■ **DESCRIPTION OF THE TASK**: Reproduce word for word the lines from the beginning of the entries to the line with "ới Trung tâm CNTT MobiFone", both included, but none of the pictures.

(Entries taken from a collection)

= Beginning of Section =

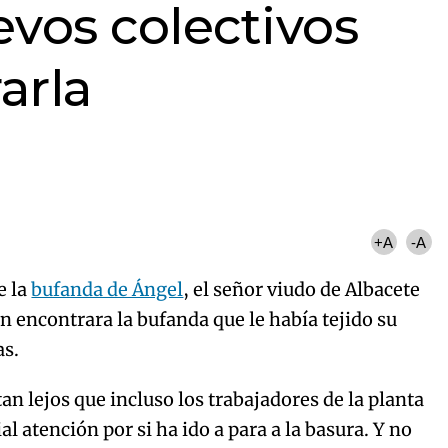
evos colectivos
arla
+A
-A
e la
bufanda de Ángel
, el señor viudo de Albacete
 encontrara la bufanda que le había tejido su
as.
tan lejos que incluso los trabajadores de la planta
l atención por si ha ido a para a la basura. Y no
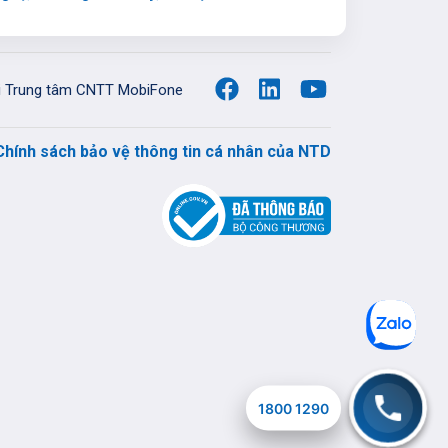
ới Trung tâm CNTT MobiFone
Chính sách bảo vệ thông tin cá nhân của NTD
1800 1290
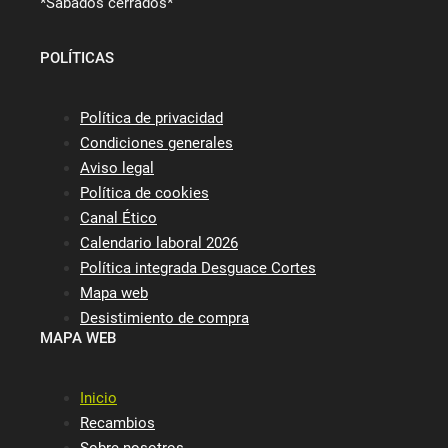
*Sábados cerrados*
POLÍTICAS
Política de privacidad
Condiciones generales
Aviso legal
Política de cookies
Canal Ético
Calendario laboral 2026
Política integrada Desguace Cortes
Mapa web
Desistimiento de compra
MAPA WEB
Inicio
Recambios
Sobre nosotros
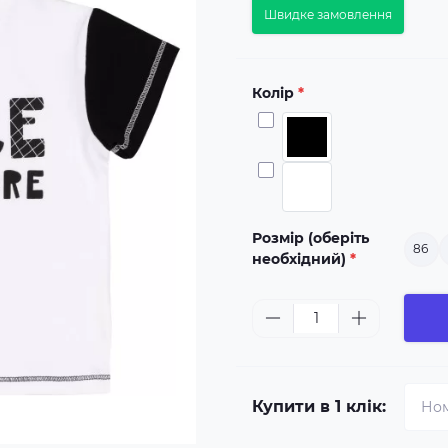
Швидке замовлення
Колір
*
Розмір (оберіть
86
необхідний)
*
Купити в 1 клік:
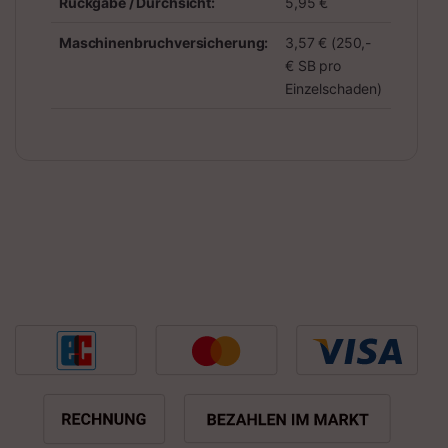
Rückgabe / Durchsicht:
5,95 €
Maschinenbruchversicherung:
3,57 € (250,-
€ SB pro
Einzelschaden)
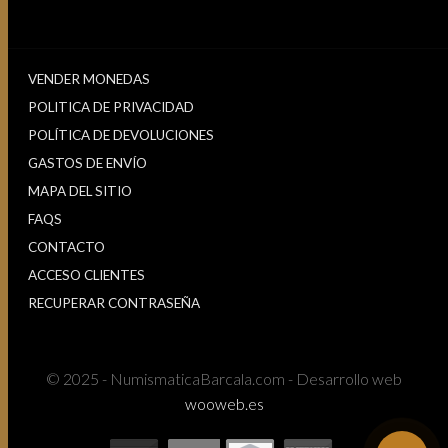
VENDER MONEDAS
POLITICA DE PRIVACIDAD
POLÍTICA DE DEVOLUCIONES
GASTOS DE ENVÍO
MAPA DEL SITIO
FAQS
CONTACTO
ACCESO CLIENTES
RECUPERAR CONTRASEÑA
© 2025 - NumismaticaBarcala.com - Desarrollo web
wooweb.es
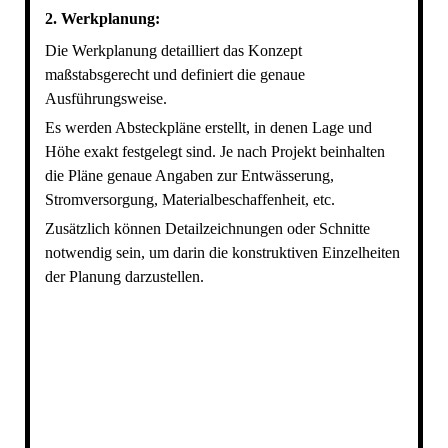
2. Werkplanung:
Die Werkplanung detailliert das Konzept
maßstabsgerecht und definiert die genaue
Ausführungsweise.
Es werden Absteckpläne erstellt, in denen Lage und
Höhe exakt festgelegt sind. Je nach Projekt beinhalten
die Pläne genaue Angaben zur Entwässerung,
Stromversorgung, Materialbeschaffenheit, etc.
Zusätzlich können Detailzeichnungen oder Schnitte
notwendig sein, um darin die konstruktiven Einzelheiten
der Planung darzustellen.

= End of Section =

■ **ANSWER**:
evos colectivos
arla
+A
-A
e la
bufanda de Ángel
, el señor viudo de Albacete
 encontrara la bufanda que le había tejido su
as.
tan lejos que incluso los trabajadores de la planta
l atención por si ha ido a para a la basura. Y no
ới Trung tâm CNTT MobiFone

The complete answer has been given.